20th Century Women – Mulheres do Século 20


Estar sempre aberta e humilde para aprender, especialmente com as pessoas. Viver cada época da sua vida com atenção e com gratidão. Degustar da vida, seus sabores e dissabores. Ter a coragem de decidir se quer ter filhos ou não. Avançar e evoluir e tentar contribuir da melhor forma possível para que as pessoas ao redor, como você, sejam melhores. Tudo isso faz parte da vida e faz parte deste filme incrível chamado 20th Century Women. Ele concorreu ao Oscar 2017 como Melhor Roteiro Original e eu tinha certa curiosidade de assisti-lo, mas vi que ninguém tinha se empolgado muito com ele. Mas eu sim.

A HISTÓRIA: Ondas do mar. Santa Bárbara, 1979. Vemos a cidade do alto e, depois, um carro em chamas em um estacionamento. As pessoas começam a correr para ver o que está acontecendo. Dorothea (Annette Bening) e Jamie (Lucas Jade Zumann) olham admirados para a destruição. Dorothea diz que aquele era o Ford Galaxy do marido dela, o mesmo carro que eles usaram para trazer o filho deles do hospital para casa.

Jamie conta que a mãe dele tinha 40 anos quando ele nasceu, e que todos diziam que ela era muito velha para ter um filho. Dorothea conta sobre o primeiro contato com o filho, na maternidade, e como ela disse que a vida é grande e desconhecida. Esta é a história desta mãe e deste filho e das pessoas que conviveram com eles.

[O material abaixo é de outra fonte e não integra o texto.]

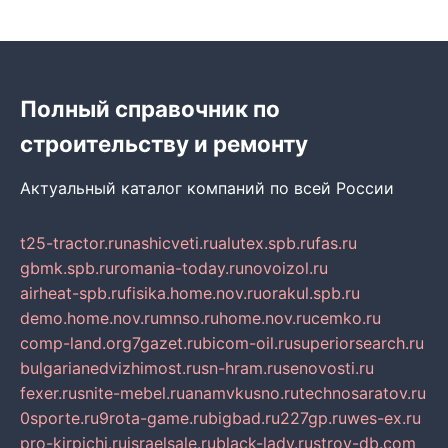
Полный справочник по
строительству и ремонту
Актуальный каталог компаний по всей России
t25-tractor.ru
nashicveti.ru
alutex.spb.ru
fas.ru
gbmk.spb.ru
romania-today.ru
novoizol.ru
airheat-spb.ru
fisika.home.nov.ru
orakul.spb.ru
demo.home.nov.ru
mnso.ru
home.nov.ru
cemko.ru
comp-land.org
7gazet.ru
bicom-oil.ru
superiorsearch.ru
bulgarianedvizhimost.ru
sn-hram.ru
senovosti.ru
fexer.ru
snite-mebel.ru
anamvkusno.ru
technosaratov.ru
0sporte.ru
9rota-game.ru
bigbad.ru
227gp.ru
wes-ex.ru
pro-kirpichi.ru
israelsale.ru
black-lady.ru
stroy-db.com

VOLTANDO À CRÍTICA (SPOILER – aviso aos navegantes que boa parte do texto à seguir conta momentos importantes do filme, por isso recomendo que só continue a ler quem já assistiu a 20th Century Women): Que bela e grata surpresa este filme! Ele me conquistou, desde o início, pela narrativa criativa e, claro, pelos ótimos personagens, pelo desenvolvimento da história e pelos diálogos. 20th Century Women é um exemplo fantástico de como o roteiro é algo fundamental em uma produção.

Como eu comentei na crítica anterior, de Ghost in the Shell (que você encontra por aqui), o roteiro para mim sempre será o elemento mais importante de qualquer produção. Em 20th Century Women ele é o elemento central e a melhor qualidade da produção, ainda que não seja a única, é claro.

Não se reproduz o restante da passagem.